Чуб огляделась. Ей вдруг показалась, что все люди ослепли, или напротив – люди остались нормальными, а страшное видение предстало лишь им двоим, сковырнувшимся с ума. Редкие прохожие не обращали на трупы никакого внимания, как будто мимо ехал трамвай или машина с молоком.
– Я думала, она режиссер-постановщик. А она приглашала меня…
– Посмотреть на пытки. Весьма распространенное по нынешним временам развлечение. Лучшее шоу сезона. Она не врала, у них там целый театр, со сценой, с бархатными креслами. А на сцене весь вечер кромсают людей…

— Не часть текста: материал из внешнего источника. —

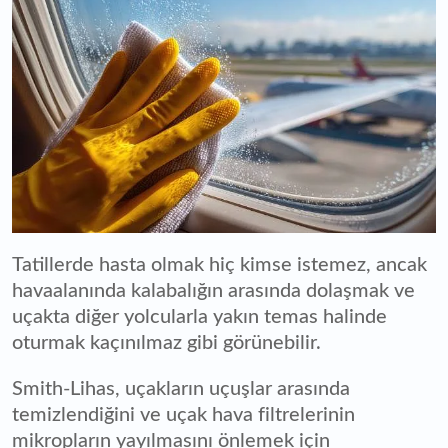
Tatillerde hasta olmak hiç kimse istemez, ancak
havaalanında kalabalığın arasında dolaşmak ve
uçakta diğer yolcularla yakın temas halinde
oturmak kaçınılmaz gibi görünebilir.
Smith-Lihas, uçakların uçuşlar arasında
temizlendiğini ve uçak hava filtrelerinin
mikropların yayılmasını önlemek için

– Она думала, мне это понравится?
– Ведь ты – ее кумир.
Телега проехала мимо них. Глаза Чуб прилипли к обнаженной женской руке, красивой, с тонкими запястьями – лежащая на спине, поверх других мертвых тел, женщина казалась спящей и казалась знакомой. А секунду спустя Даша узнала ее – красавицу, сидевшую с ними тут же в кофейне Семадени в 1917 году, поднимавшую шампанское за революцию… за новые времена.
Неужели это и правда она?
Второй руки у красавицы не было. На ее груди не было кожи.

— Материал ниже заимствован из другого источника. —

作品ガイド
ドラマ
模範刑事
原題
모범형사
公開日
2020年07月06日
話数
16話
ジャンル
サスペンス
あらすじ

– Пойдем, – мертвенно сказала Чуб.
– Куда?
– В ее долбаный театр. Сейчас я покажу ей настоящее шоу. Сейчас я покажу, кому они поставили памятник!
– Пойми, – ведьма отпрыгнула в сторону, – нужно ликвидировать не Розы, 13, а вот эту дату, – Акнир показала на название улицы:
25 октября.– Уйди от меня! Ты должна была сказать сразу! – зарычала Чуб, бросаясь к Акнир. – Я их урою… Разорву на куски. Идем! – Даша схватила ведьму за руку, потаенное золото, обнимающее руку Акнир, блеснуло из-под рукава. Девчонка попыталась вырвать запястье – но не успела.
Грянул гром. Небо разрезали две крестообразные молнии. Одна из них ударила в гипсовую статую женщины с ружьем, разорвав ее на сотни кусков. Сзади послышался воющий человеческий крик.
Дальше была темнота – красная, наполненная множеством криков, точно Даша попала прямо в ад, где стоял памятник Дьяволу, бывшему на поверку рогатой богиней Макош.
* * *
Компьютер антиквара был под стать его ретрокабинету. Экран оправлен в корпус из красного дерева, на вырезанной из того же благородного материала клавиатуре сияли золоченые буквицы. Подобный изыск наверняка влетел Арнольдовичу в копеечку и натолкнул Катю на мысль ценой в миллион…– Вы делали эту вещь на заказ? Здесь, у нас? Я могу узнать имя мастера? Желаю одну безделицу соорудить… То есть хочу сделать одну цацку.
– Я весь к вашим услугам. Сейчас дам вам визиточку, – засуетился директор.
Катя нашла поисковую систему, ввела имя «Анна Ахматова», нажала на «поиск». Результат был почти нулевой. Пара однофамильцев: «Женя Ахматов – замечательный фотограф…», «Паша Ахматов на фестивале зимнего экстрима…»
Затем, больше из пустого любопытства, Катерина Михайловна набрала имя «Иван Сикорский». Гугл сразу выбросил множество ссылок. «Иван Сикорский. Википедия», «Иван Сикорский, биография», «Иван Сикорский, нобелевский лауреат, детская психология…»
Взгляд зацепился за одну:
«Одной из жертв стал всемирно известный психиатр Сикорский. Страшная смерть… в доме на Садовой, 5, или Катерининской, 13…»
Катерининская, 13 – дом с чертополохом и дивными розами, уже исчезнувший с лица Киева, навеки утратившего свое модерновое лицо.
Дображанская оживила ссылку. Но «новое окно» не спешило заполняться информацией. Непонятно почему, Катя занервничала, положила руку на грудь. Отчего ей так беспокойно?
– А ведь наш диван – не ненастоящий. Реплика. Он просто похож. Он никогда не стоял у Сикорского.